‘A vespa’ said Joe who liked to use Italian words with Max, as if to emphasise their shared heritage. Max’s mother had been an Italian opera singer. ‘You know that’s what they call those little motorbikes,’ he added. ‘The ones the mods ride.’
Mods, young men in sharp suits who lounged about in coffee bars, listened to R&B music and occasionally roused themselves to have fights with rockers, had yet to surface in LA, but Max had seen plenty of them in Brighton. He thought that Joe’s single-breasted suit and thin tie owed something to the movement.
comments: Elly Griffiths’ Ruth Galloway books are beyond criticism in my view – I love them unrelentingly. I’ve been with them since very early on, and I am very excited that the 13th book, The Lantern Men, is out in February. I can’t wait. But that made me realize that I had fallen behind in looking at Griffiths’ other books. Though my commitment can’t really be doubted: at the end of 2018 I loved The Stranger Diaries, a standalone. The latest Ruth book, The Stone Circle, I read breathlessly a year ago, then had to do some re-reading of earlier books from the series, as the plots looped round together. I re-read the festive short story Ruth’s First Christmas Tree every year. And also in 2019 Griffiths started ANOTHER series with a YA book about a schoolgirl detective, A Girl Called Justice.
But this one – the fifth of her Brighton Mysteries – came out in October 2019, when the blog was having a sabbatical. Time to catch up before being overtaken by the next one…
And this series just gets better and better. They are crime stories set in the recent past, and the wonderful seaside city of Brighton is the ever-important backdrop. By now it is 1964, and the regular characters have moved on a fair bit in their lives. Max is in Hollywood, a star married to another star. Edgar and Emma are busy with their lives and children, Ruby has a very successful TV magic show. They are reunited at the funeral of the excellent character Diabolo – he was quite old, so fair enough, but we will miss him in the books.
There is an elaborate, and very well-worked-out, crime plot, and much period detail, and of course the mods and rockers whose Bank Holiday fights in Brighton were such a very real feature of the time. There is Griffiths’ great writing - this example is Max thinking about why he got married:
He had looked into [her] eyes and had seen the promise of escape, a different life, a different identity. When he was in Cairo during the war Max had seen a man performing the Indian Rope Trick, the rope ascending upwards, seemingly without human interference. [She] had been his rope; he had grasped onto her and she had taken him towards the light.The real-life girls’ boarding school Roedean plays a part – faint echoes of the abovementioned schoolgirl detective series.
Griffiths is always good on the clothes:
She watched [her] descend the area steps:capri pants, a fisherman’s sweater, brown hair, jaunty beret. Same Collins.

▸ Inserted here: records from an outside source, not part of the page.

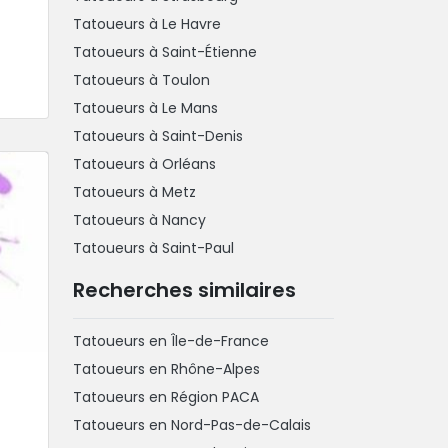
Tatoueurs à Le Havre
Tatoueurs à Saint-Étienne
Tatoueurs à Toulon
Tatoueurs à Le Mans
Tatoueurs à Saint-Denis
Tatoueurs à Orléans
Tatoueurs à Metz
Tatoueurs à Nancy
Tatoueurs à Saint-Paul
Recherches similaires
Tatoueurs en Île-de-France
Tatoueurs en Rhône-Alpes
Tatoueurs en Région PACA
Tatoueurs en Nord-Pas-de-Calais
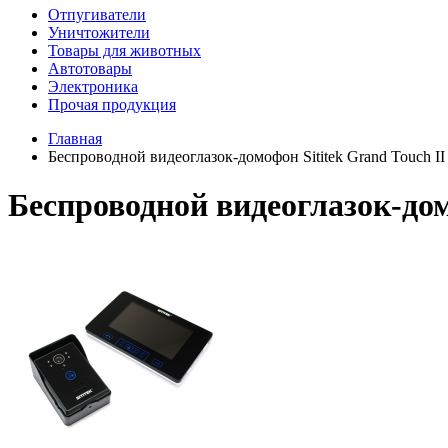
Отпугиватели
Уничтожители
Товары для животных
Автотовары
Электроника
Прочая продукция
Главная
Беспроводной видеоглазок-домофон Sititek Grand Touch II
Беспроводной видеоглазок-дом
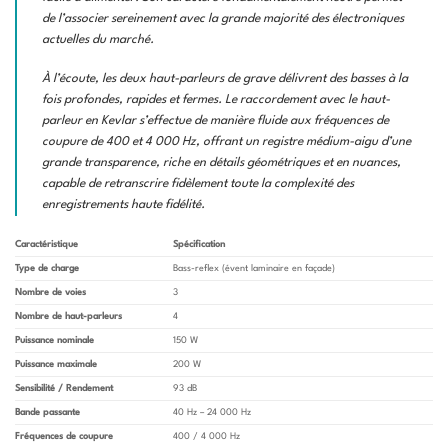
de l’associer sereinement avec la grande majorité des électroniques
actuelles du marché.
À l’écoute, les deux haut-parleurs de grave délivrent des basses à la
fois profondes, rapides et fermes. Le raccordement avec le haut-
parleur en Kevlar s’effectue de manière fluide aux fréquences de
coupure de 400 et 4 000 Hz, offrant un registre médium-aigu d’une
grande transparence, riche en détails géométriques et en nuances,
capable de retranscrire fidèlement toute la complexité des
enregistrements haute fidélité.
Caractéristique
Spécification
Type de charge
Bass-reflex (évent laminaire en façade)
Nombre de voies
3
Nombre de haut-parleurs
4
Puissance nominale
150 W
Puissance maximale
200 W
Sensibilité / Rendement
93 dB
Bande passante
40 Hz – 24 000 Hz
Fréquences de coupure
400 / 4 000 Hz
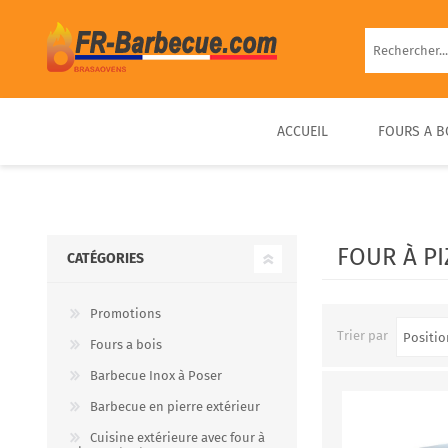
ACCUEIL
FOURS A B
BARBECUE EN BRIQUE
FOUR À PIZZA BOIS
FOUR À BOIS EXTÉRIEUR
BARBECUE FIXE PIERRE
D’EXTÉRIEUR COMPACT &
PRÊT À UTILISER
FOUR À PI
CATÉGORIES
PORTABLE
Promotions
Trier par
Fours a bois
Barbecue Inox à Poser
Barbecue en pierre extérieur
Cuisine extérieure avec four à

[Actually Jean Shrimpton in 1964, from Kristine’s photostream]
And funny moments:
‘What do you think you’re doing? Turning up on my doorstep with a woman dressed up as a policeman.’
‘I am a policeman,’ said Meg.As ever the limited opportunities and minor and major annoyances for women of the era feature in the book, but not in a propaganda-ish way, it’s just factual, and the women have their own views of them.
This is such a Brighton book, like Graham Greene’s Brighton Rock. The pier , the promenade, the ‘policemen in white helmets’.
Teenagers are a new and exciting breed, and there is a tiny sliver of light in the lives of gay men as Brighton is so very slightly more tolerant than other places at that time. A character blows ‘the froth from something purporting to be a cappuccino – the coffee craze had really hit Brighton with a vengeance.’
All human life is there, from the posh schoolgirls to Madame Astarte Zabini the fortune teller. Wild moped rides and underground tunnels, and girls gone missing. Danger and jeopardy and crime, but also the basic good-heartedness which is always present in Griffiths’ books. And at the end a really encouraging hint about the future for this particular series.
Elly Griffiths can write as many as she likes so far as I am concerned, and I will carry on reading them forever.